1964-1972: Permanence

The Green and Gold Mystery Solved!

There have been quite a few differing explanations as to how George Mason University ended up with green and gold as its school colors.  The most often-cited account is that they were chosen by a faculty member at George Mason College looking to design uniforms for the college’s first athletic teams, baseball, basketball, and rugby.  Legend has it that H. Mebane Turner, the Dean of Students, chose green and gold because a relative of his played baseball for the University of San Francisco, and Turner thought their colors (green and gold) looked good on a uniform. There are others who are certain that the idea came from Christmas decorations in Chancellor Thompson’s office in 1966. Apparently, Thompson’s assistant chose green and gold as the color scheme. Thompson liked the combination so much, he made the decision to use them as the new Mason colors.[1]  Still others believe that George Mason’s home, Gunston Hall, which just happens to have a green bedroom and a gold dining room was the inspiration. Finally, and perhaps most oddly, it has been suggested that George Mason himself suffered from gangrene, a disease, which turns the toes green and yellow.[2] So many theories exist, and each is very different from the others.         

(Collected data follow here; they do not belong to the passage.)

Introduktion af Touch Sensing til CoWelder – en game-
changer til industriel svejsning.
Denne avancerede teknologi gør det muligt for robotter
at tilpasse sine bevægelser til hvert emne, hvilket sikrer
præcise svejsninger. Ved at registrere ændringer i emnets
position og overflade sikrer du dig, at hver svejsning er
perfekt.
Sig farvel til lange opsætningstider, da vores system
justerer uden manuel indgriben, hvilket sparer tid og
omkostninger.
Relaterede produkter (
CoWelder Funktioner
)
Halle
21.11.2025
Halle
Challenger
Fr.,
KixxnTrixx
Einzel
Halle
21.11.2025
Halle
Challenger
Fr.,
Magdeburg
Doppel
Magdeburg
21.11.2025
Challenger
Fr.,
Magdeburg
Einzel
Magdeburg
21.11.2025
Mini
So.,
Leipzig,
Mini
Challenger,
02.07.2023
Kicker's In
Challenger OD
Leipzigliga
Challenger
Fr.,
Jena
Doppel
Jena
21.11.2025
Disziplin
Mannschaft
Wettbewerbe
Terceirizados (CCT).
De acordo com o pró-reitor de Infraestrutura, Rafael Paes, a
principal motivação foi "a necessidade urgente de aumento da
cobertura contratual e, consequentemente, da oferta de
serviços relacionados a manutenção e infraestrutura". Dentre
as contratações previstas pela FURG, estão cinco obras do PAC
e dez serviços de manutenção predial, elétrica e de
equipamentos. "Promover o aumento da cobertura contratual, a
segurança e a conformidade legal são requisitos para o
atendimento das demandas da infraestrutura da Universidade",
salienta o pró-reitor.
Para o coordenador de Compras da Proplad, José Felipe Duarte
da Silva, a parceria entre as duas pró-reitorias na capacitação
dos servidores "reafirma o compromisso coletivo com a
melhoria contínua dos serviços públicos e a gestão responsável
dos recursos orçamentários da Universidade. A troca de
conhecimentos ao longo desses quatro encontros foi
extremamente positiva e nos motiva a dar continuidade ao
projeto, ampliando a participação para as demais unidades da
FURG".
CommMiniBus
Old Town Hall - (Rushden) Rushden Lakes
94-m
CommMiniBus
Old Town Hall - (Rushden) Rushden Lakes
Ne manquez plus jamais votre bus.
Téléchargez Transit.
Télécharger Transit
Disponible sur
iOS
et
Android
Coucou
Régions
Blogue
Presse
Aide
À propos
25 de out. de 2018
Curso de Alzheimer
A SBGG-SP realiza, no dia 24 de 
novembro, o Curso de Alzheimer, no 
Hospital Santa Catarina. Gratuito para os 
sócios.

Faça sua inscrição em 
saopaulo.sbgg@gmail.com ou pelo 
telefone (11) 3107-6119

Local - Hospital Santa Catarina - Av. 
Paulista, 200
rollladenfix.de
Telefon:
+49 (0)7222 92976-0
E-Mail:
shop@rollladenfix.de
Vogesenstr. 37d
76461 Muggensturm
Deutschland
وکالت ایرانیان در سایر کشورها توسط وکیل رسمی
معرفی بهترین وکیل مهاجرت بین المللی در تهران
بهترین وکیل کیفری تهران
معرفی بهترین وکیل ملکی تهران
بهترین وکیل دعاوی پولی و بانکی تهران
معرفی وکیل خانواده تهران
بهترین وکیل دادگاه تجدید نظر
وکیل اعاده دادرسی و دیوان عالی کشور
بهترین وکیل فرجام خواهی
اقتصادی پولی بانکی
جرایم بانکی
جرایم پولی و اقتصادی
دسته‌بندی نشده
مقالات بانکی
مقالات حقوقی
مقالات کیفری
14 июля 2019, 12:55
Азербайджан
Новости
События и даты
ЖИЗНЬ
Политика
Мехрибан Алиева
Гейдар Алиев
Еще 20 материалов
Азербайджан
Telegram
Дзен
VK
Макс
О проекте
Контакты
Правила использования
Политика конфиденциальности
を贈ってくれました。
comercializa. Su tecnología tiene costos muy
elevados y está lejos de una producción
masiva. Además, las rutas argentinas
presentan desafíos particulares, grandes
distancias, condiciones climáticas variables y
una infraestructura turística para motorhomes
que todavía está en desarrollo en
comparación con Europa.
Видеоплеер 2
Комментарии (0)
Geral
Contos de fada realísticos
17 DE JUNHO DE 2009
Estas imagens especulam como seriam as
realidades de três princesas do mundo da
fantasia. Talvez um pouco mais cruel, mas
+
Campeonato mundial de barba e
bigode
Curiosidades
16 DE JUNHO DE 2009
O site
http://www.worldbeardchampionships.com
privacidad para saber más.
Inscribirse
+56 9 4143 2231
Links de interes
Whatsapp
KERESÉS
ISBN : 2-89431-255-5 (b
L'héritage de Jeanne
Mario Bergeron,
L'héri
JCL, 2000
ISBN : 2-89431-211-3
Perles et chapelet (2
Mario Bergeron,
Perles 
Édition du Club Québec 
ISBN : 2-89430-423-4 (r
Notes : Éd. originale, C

One thing is for certain. The green and gold began to be used extensively in publications by or about George Mason College beginning in 1966. While the 1965 Mason yearbook, Advocate, for example, was bound in blue and gold, the 1966 and 1967 printings featured a green and gold design. Other publications during the 1966 year also contained either predominately green or green and gold motifs. And yes, Mason’s baseball team showed off new uniforms in the new school colors in the 1966 edition of Advocate.[3]  Unfortunately, that publication was still printed in black and white, so the impact of the story was probably somewhat muted.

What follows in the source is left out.